The delay will help these and other employers avoid immediately higher costs, which is why the main business lobbies endorsed it. But the decision will continue to dampen overall job creation because businesses know they’ll still be whacked in a year. Businesses don’t hire workers with the intention of sacking them later.

My post from August of 2010, Kill The Bill;

I will spare you the technical details and get straight to the main point.  This bill will kill employment, especially for the low wage employees and especially for mid size growing entrepreneurs (50 or more workers).   All of the economists, trying to figure out why employment is lagging in spite of low interest rates and record government stimulus, should put the charts away and just read this bill. And I am not even addressing the various tax increases, cuts in Medicaid, and the bureaucratic increase in 1099 reporting.  I am only addressing how this bill will affect employment.
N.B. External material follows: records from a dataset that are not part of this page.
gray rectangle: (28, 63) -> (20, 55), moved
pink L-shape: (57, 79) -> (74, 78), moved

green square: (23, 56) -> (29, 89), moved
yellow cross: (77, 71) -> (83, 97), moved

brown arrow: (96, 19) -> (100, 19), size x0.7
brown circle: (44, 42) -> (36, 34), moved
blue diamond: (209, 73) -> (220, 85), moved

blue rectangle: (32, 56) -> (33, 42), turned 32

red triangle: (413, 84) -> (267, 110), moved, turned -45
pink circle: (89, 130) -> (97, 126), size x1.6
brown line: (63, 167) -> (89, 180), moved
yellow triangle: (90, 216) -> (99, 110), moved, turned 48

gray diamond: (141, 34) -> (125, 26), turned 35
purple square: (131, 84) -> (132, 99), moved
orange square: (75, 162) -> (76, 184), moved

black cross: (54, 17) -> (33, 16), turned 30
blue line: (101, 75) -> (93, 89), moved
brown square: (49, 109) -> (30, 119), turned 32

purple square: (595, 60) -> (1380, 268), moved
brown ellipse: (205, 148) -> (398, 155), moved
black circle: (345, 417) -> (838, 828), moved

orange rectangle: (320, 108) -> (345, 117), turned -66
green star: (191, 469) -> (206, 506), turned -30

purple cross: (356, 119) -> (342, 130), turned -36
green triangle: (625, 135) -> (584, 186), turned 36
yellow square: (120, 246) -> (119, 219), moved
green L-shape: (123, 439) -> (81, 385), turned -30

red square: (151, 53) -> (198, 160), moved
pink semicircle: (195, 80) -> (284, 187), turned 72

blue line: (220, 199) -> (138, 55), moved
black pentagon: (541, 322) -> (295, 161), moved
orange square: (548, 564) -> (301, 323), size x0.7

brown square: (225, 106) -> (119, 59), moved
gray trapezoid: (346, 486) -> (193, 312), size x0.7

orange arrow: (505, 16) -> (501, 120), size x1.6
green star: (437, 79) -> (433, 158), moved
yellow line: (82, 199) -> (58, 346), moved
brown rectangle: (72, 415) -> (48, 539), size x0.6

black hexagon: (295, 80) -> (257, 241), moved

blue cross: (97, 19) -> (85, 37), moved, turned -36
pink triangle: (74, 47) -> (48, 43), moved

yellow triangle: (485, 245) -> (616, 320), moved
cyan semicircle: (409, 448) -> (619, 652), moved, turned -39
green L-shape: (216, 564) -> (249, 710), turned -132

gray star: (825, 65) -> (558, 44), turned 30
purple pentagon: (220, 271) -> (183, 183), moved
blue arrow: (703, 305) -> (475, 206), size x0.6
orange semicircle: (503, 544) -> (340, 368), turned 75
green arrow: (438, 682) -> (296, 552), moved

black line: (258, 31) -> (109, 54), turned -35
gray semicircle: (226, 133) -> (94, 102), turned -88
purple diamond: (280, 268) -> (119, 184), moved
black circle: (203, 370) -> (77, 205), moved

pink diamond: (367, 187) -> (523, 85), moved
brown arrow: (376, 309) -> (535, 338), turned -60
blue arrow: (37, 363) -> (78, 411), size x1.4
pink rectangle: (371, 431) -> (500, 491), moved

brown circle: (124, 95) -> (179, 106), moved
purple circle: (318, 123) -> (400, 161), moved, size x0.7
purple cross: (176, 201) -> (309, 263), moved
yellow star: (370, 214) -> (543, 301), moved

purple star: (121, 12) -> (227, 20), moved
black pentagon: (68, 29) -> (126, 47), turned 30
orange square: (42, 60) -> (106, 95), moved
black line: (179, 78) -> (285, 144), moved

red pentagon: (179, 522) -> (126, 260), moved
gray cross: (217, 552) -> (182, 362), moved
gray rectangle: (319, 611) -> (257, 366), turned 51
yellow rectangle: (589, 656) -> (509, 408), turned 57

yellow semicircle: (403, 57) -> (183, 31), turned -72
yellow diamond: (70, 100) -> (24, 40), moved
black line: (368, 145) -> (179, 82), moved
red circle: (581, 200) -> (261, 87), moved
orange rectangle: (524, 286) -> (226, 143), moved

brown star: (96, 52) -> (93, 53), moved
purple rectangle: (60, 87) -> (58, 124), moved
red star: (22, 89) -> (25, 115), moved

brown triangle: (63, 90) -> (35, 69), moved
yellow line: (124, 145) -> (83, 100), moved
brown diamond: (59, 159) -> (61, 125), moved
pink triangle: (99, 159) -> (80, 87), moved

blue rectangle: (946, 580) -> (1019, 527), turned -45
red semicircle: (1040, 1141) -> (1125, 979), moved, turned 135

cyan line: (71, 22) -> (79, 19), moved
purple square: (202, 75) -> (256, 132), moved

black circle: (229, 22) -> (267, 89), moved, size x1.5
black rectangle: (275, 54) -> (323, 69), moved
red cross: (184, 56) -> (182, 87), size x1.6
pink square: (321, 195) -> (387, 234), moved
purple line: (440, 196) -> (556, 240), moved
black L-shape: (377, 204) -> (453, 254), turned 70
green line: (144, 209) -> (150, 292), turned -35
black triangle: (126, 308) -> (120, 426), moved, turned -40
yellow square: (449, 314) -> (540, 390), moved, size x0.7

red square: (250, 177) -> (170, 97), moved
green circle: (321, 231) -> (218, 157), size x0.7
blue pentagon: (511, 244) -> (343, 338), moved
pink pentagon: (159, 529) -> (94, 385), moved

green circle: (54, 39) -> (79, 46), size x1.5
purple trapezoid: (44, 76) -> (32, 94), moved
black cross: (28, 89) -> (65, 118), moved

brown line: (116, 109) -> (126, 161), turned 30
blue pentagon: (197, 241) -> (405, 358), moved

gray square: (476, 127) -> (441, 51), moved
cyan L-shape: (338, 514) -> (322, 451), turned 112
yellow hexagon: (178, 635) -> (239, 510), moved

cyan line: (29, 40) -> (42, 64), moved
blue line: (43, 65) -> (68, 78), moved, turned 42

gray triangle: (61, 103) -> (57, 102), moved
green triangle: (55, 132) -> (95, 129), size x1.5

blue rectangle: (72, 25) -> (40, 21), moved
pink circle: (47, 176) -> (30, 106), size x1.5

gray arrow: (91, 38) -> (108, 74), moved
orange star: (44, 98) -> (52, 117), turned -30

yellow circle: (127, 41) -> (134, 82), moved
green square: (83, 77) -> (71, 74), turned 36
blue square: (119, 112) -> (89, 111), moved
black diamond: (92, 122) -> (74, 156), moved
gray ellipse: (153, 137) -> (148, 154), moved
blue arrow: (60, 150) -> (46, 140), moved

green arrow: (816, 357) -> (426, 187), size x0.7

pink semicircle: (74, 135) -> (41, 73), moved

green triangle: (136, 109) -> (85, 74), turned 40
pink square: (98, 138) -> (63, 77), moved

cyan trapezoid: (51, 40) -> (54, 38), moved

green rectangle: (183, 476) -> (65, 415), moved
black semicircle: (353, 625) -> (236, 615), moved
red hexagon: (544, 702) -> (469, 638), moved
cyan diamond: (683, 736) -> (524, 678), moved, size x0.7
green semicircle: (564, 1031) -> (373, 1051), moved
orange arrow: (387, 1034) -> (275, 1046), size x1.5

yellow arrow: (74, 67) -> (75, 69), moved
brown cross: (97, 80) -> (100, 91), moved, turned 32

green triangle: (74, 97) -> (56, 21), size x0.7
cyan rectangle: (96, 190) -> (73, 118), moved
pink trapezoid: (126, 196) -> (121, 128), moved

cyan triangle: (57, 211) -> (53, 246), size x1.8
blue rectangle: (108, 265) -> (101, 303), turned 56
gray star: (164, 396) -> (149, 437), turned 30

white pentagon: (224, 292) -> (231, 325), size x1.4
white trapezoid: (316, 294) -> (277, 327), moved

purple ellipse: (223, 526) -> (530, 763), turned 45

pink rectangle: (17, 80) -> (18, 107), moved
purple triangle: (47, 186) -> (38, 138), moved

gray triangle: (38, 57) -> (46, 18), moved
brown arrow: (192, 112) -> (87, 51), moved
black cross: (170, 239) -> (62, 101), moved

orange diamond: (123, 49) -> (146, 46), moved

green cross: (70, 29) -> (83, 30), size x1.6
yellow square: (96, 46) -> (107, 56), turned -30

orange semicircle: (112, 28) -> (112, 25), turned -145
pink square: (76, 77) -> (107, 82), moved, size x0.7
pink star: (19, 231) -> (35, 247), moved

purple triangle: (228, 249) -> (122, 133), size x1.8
It is also very clear that nothing in the bill will lower medical costs, but many requirements will increase costs. Access has taken a clear priority over cost and quality. We will provide more care for more people who will be ever less likely to be able to afford it without government help.

Employers with a large base of low wage employees will be hit the hardest, but their employees will suffer the most as many employers will find no other choice but to cut their hours to under 30 hours a week to avoid the burden on ‘full time’ workers.  Any business start-up requiring low wage employees will be thoroughly discouraged by their accounting and legal advisers.

HKO

It was always absurd to think that this complex market could be managed or nudged by elites.   It was based on faulty statistics, shallow and partisan analysis,  economically ignorant solutions, arrogant bureaucracies, an ignorant sycophant media, and partisan and compliant fools.

The sooner they kill this monstrous bill the sooner this economy will recover.  This is an example of government at its worst.